* **Supplied information**:
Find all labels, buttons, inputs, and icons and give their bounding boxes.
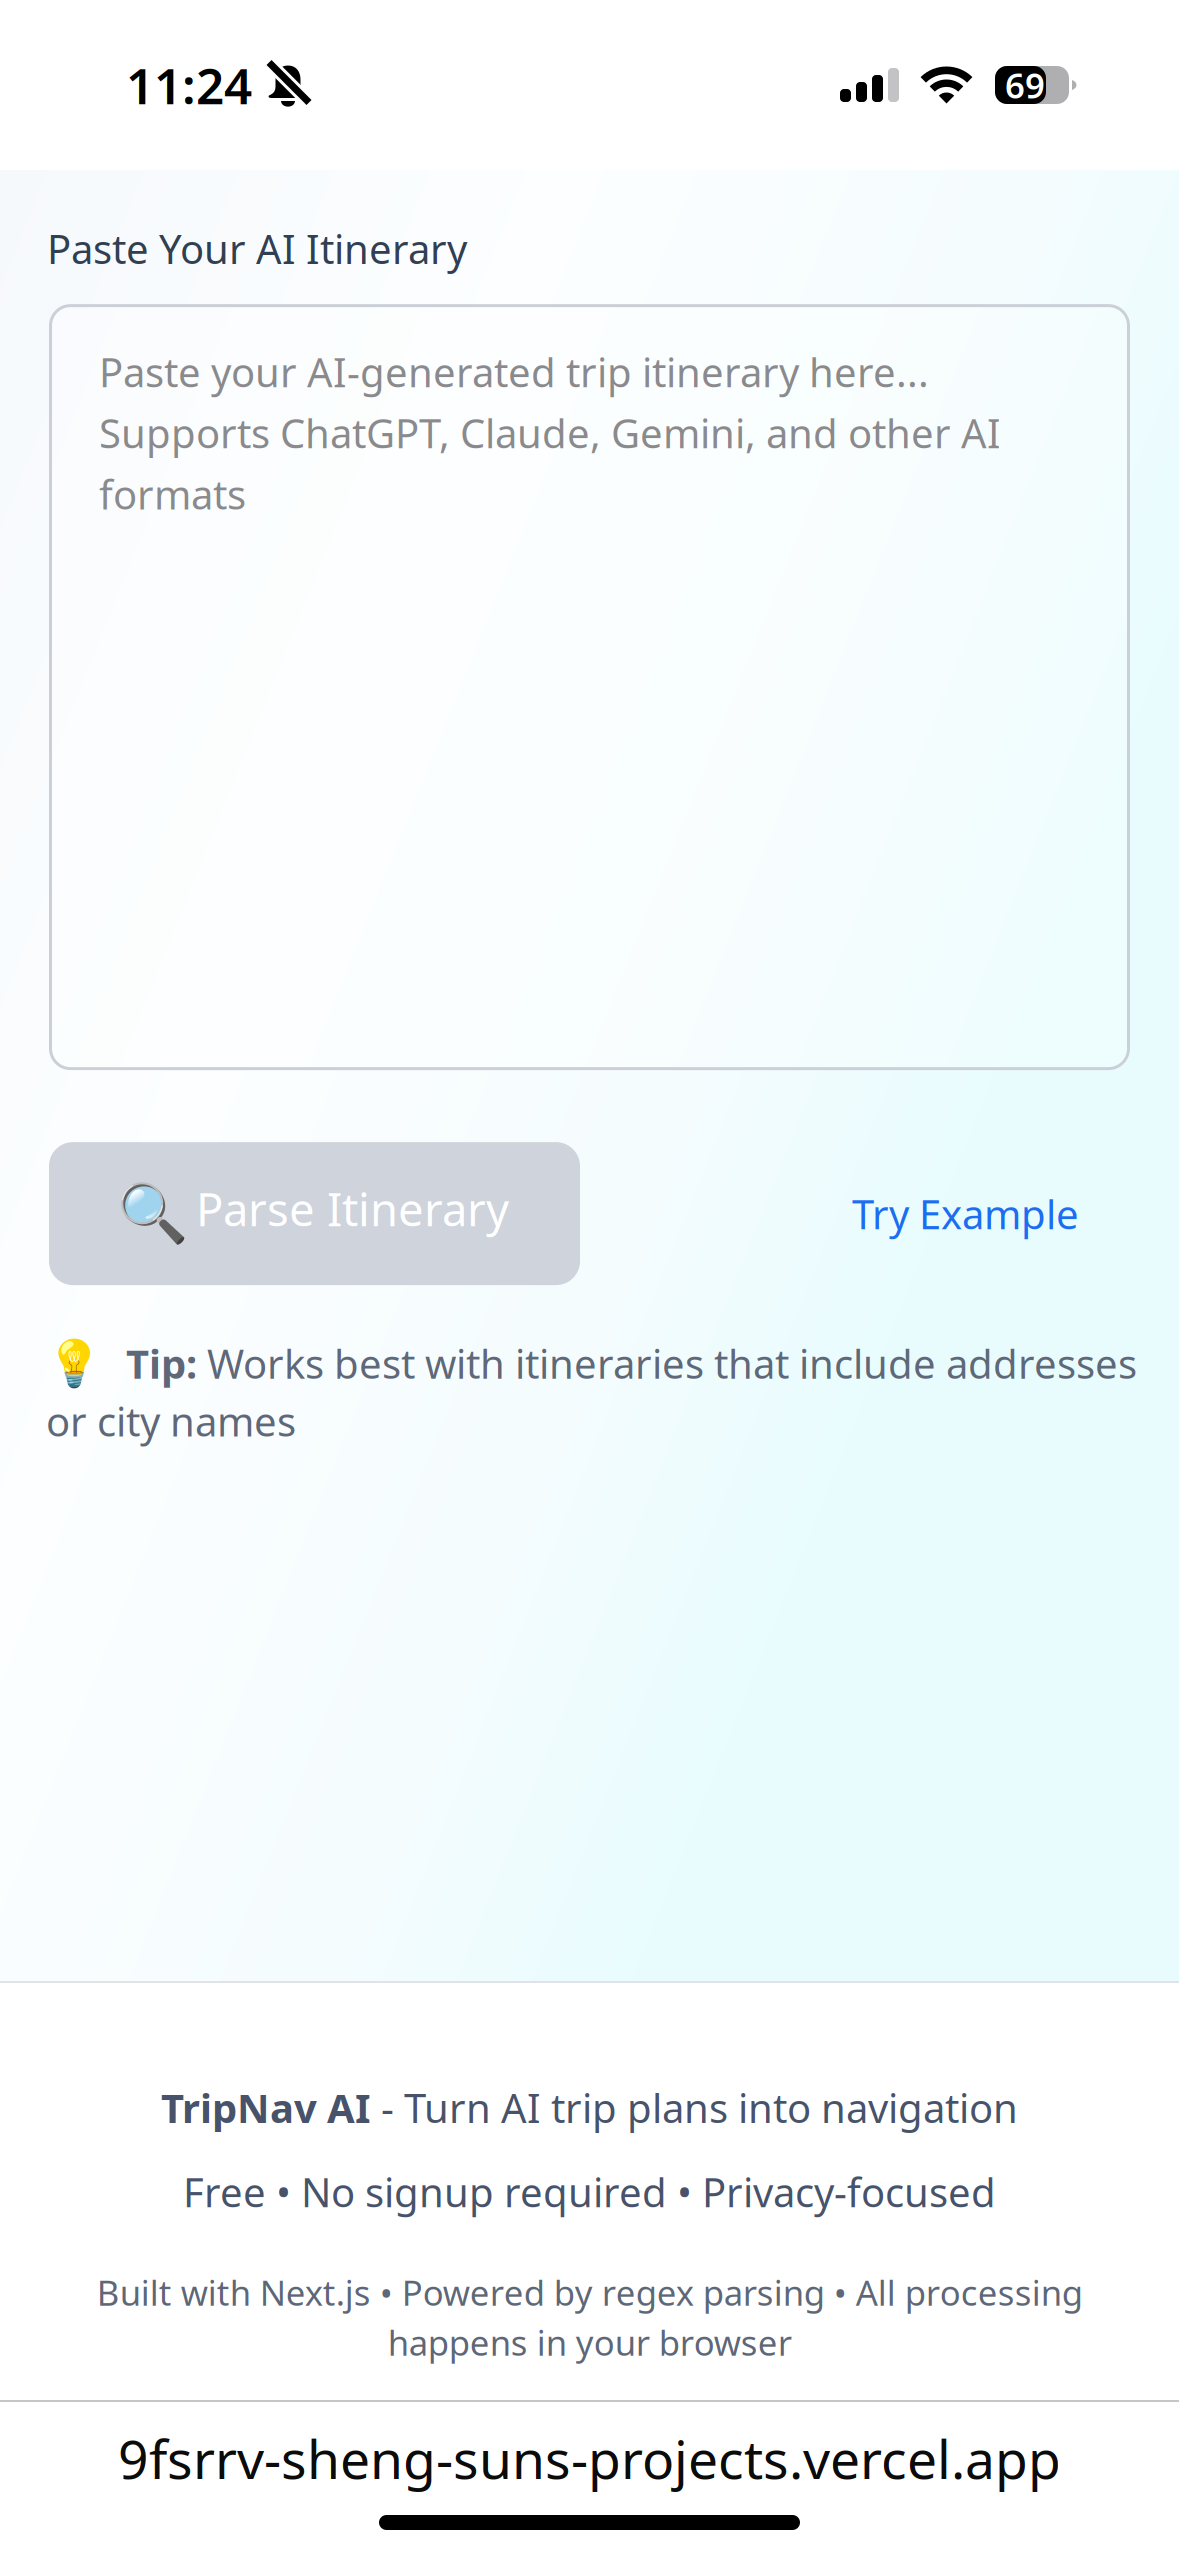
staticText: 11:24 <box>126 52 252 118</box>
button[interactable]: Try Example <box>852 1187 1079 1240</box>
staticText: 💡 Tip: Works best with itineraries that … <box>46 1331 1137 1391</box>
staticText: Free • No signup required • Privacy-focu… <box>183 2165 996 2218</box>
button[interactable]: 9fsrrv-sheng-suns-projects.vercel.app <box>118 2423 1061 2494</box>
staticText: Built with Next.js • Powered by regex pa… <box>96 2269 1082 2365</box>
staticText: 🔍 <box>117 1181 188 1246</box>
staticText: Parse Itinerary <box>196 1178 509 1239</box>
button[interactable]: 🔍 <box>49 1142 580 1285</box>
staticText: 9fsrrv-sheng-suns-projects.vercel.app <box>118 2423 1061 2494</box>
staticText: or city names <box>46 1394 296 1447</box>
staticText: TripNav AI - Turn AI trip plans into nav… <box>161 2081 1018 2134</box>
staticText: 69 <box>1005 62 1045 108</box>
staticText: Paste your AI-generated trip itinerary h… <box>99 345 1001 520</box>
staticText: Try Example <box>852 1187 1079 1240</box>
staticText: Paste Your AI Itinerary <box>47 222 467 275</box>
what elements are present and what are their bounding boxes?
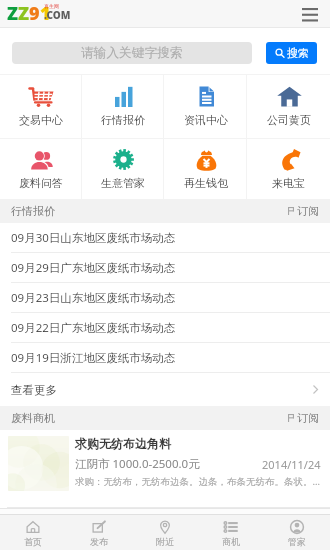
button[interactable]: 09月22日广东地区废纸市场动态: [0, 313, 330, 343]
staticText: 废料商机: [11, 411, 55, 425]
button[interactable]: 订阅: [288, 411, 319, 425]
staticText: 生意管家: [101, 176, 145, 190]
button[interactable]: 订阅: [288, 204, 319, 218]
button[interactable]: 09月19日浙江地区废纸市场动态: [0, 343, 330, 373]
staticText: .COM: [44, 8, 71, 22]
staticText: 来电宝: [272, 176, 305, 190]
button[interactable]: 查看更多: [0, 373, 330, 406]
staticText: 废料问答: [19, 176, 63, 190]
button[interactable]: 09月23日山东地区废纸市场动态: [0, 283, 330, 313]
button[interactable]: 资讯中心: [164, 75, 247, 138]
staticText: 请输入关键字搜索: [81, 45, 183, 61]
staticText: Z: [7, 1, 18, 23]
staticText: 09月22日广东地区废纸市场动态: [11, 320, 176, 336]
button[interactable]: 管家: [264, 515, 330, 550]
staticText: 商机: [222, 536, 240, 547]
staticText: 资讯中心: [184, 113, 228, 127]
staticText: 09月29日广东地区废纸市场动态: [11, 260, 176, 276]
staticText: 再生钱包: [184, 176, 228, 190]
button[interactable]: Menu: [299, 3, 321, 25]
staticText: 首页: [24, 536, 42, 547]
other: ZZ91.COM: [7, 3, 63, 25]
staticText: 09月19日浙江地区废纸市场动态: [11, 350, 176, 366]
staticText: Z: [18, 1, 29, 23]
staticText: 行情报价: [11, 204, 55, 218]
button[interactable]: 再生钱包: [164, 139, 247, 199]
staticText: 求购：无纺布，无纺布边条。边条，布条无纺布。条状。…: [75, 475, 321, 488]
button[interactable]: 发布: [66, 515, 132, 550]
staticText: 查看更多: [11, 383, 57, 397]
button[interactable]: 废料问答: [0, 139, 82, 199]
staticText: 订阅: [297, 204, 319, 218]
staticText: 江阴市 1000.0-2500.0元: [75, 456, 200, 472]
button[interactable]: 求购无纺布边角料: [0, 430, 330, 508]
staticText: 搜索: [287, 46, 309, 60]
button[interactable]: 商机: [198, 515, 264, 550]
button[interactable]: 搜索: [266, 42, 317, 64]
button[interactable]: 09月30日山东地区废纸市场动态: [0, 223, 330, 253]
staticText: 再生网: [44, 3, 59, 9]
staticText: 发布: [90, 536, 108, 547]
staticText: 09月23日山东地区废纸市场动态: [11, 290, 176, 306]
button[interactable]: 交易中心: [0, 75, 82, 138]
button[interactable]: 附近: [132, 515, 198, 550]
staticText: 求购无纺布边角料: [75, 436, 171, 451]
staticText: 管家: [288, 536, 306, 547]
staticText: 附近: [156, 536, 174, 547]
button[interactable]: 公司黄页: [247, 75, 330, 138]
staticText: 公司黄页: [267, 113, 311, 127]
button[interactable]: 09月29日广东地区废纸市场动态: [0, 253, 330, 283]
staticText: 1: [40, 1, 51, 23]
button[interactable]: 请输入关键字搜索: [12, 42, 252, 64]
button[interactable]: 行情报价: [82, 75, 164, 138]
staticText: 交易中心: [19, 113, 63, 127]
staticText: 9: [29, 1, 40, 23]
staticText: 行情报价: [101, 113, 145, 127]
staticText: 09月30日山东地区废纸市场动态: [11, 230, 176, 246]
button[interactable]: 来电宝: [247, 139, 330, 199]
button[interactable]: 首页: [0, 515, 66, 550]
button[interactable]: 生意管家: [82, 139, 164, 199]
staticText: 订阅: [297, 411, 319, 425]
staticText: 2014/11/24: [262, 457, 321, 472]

* **Problem statement**:
Transcribe every entry exactly, omitting pictures.

* **Exercise solution**:
Find all labels, buttons, inputs, and icons and give their bounding boxes.
staticText: 11:24 <box>126 52 252 118</box>
button[interactable]: Try Example <box>852 1187 1079 1240</box>
staticText: 💡 Tip: Works best with itineraries that … <box>46 1331 1137 1391</box>
staticText: Free • No signup required • Privacy-focu… <box>183 2165 996 2218</box>
button[interactable]: 9fsrrv-sheng-suns-projects.vercel.app <box>118 2423 1061 2494</box>
staticText: Built with Next.js • Powered by regex pa… <box>96 2269 1082 2365</box>
staticText: 🔍 <box>117 1181 188 1246</box>
staticText: Parse Itinerary <box>196 1178 509 1239</box>
button[interactable]: 🔍 <box>49 1142 580 1285</box>
staticText: 9fsrrv-sheng-suns-projects.vercel.app <box>118 2423 1061 2494</box>
staticText: or city names <box>46 1394 296 1447</box>
staticText: TripNav AI - Turn AI trip plans into nav… <box>161 2081 1018 2134</box>
staticText: 69 <box>1005 62 1045 108</box>
staticText: Paste your AI-generated trip itinerary h… <box>99 345 1001 520</box>
staticText: Try Example <box>852 1187 1079 1240</box>
staticText: Paste Your AI Itinerary <box>47 222 467 275</box>
what elements are present and what are their bounding boxes?
button[interactable]: 09月22日广东地区废纸市场动态: [0, 313, 330, 343]
staticText: 废料商机: [11, 411, 55, 425]
button[interactable]: 订阅: [288, 411, 319, 425]
staticText: 生意管家: [101, 176, 145, 190]
button[interactable]: 订阅: [288, 204, 319, 218]
button[interactable]: 09月19日浙江地区废纸市场动态: [0, 343, 330, 373]
staticText: .COM: [44, 8, 71, 22]
staticText: 来电宝: [272, 176, 305, 190]
button[interactable]: 查看更多: [0, 373, 330, 406]
staticText: 废料问答: [19, 176, 63, 190]
button[interactable]: 09月23日山东地区废纸市场动态: [0, 283, 330, 313]
button[interactable]: 资讯中心: [164, 75, 247, 138]
staticText: 请输入关键字搜索: [81, 45, 183, 61]
staticText: Z: [7, 1, 18, 23]
staticText: 09月22日广东地区废纸市场动态: [11, 320, 176, 336]
button[interactable]: 管家: [264, 515, 330, 550]
staticText: 商机: [222, 536, 240, 547]
staticText: 资讯中心: [184, 113, 228, 127]
staticText: 09月29日广东地区废纸市场动态: [11, 260, 176, 276]
staticText: 再生钱包: [184, 176, 228, 190]
button[interactable]: Menu: [299, 3, 321, 25]
staticText: 首页: [24, 536, 42, 547]
other: ZZ91.COM: [7, 3, 63, 25]
staticText: 09月19日浙江地区废纸市场动态: [11, 350, 176, 366]
staticText: Z: [18, 1, 29, 23]
staticText: 行情报价: [11, 204, 55, 218]
button[interactable]: 再生钱包: [164, 139, 247, 199]
staticText: 求购：无纺布，无纺布边条。边条，布条无纺布。条状。…: [75, 475, 321, 488]
button[interactable]: 发布: [66, 515, 132, 550]
staticText: 查看更多: [11, 383, 57, 397]
button[interactable]: 废料问答: [0, 139, 82, 199]
staticText: 订阅: [297, 204, 319, 218]
staticText: 江阴市 1000.0-2500.0元: [75, 456, 200, 472]
button[interactable]: 求购无纺布边角料: [0, 430, 330, 508]
staticText: 搜索: [287, 46, 309, 60]
button[interactable]: 商机: [198, 515, 264, 550]
button[interactable]: 搜索: [266, 42, 317, 64]
button[interactable]: 09月30日山东地区废纸市场动态: [0, 223, 330, 253]
staticText: 再生网: [44, 3, 59, 9]
staticText: 发布: [90, 536, 108, 547]
staticText: 09月23日山东地区废纸市场动态: [11, 290, 176, 306]
button[interactable]: 交易中心: [0, 75, 82, 138]
button[interactable]: 附近: [132, 515, 198, 550]
staticText: 求购无纺布边角料: [75, 436, 171, 451]
staticText: 管家: [288, 536, 306, 547]
staticText: 附近: [156, 536, 174, 547]
button[interactable]: 公司黄页: [247, 75, 330, 138]
staticText: 公司黄页: [267, 113, 311, 127]
button[interactable]: 09月29日广东地区废纸市场动态: [0, 253, 330, 283]
staticText: 1: [40, 1, 51, 23]
button[interactable]: 请输入关键字搜索: [12, 42, 252, 64]
button[interactable]: 行情报价: [82, 75, 164, 138]
staticText: 交易中心: [19, 113, 63, 127]
staticText: 9: [29, 1, 40, 23]
staticText: 行情报价: [101, 113, 145, 127]
staticText: 09月30日山东地区废纸市场动态: [11, 230, 176, 246]
button[interactable]: 来电宝: [247, 139, 330, 199]
button[interactable]: 首页: [0, 515, 66, 550]
button[interactable]: 生意管家: [82, 139, 164, 199]
staticText: 订阅: [297, 411, 319, 425]
staticText: 2014/11/24: [262, 457, 321, 472]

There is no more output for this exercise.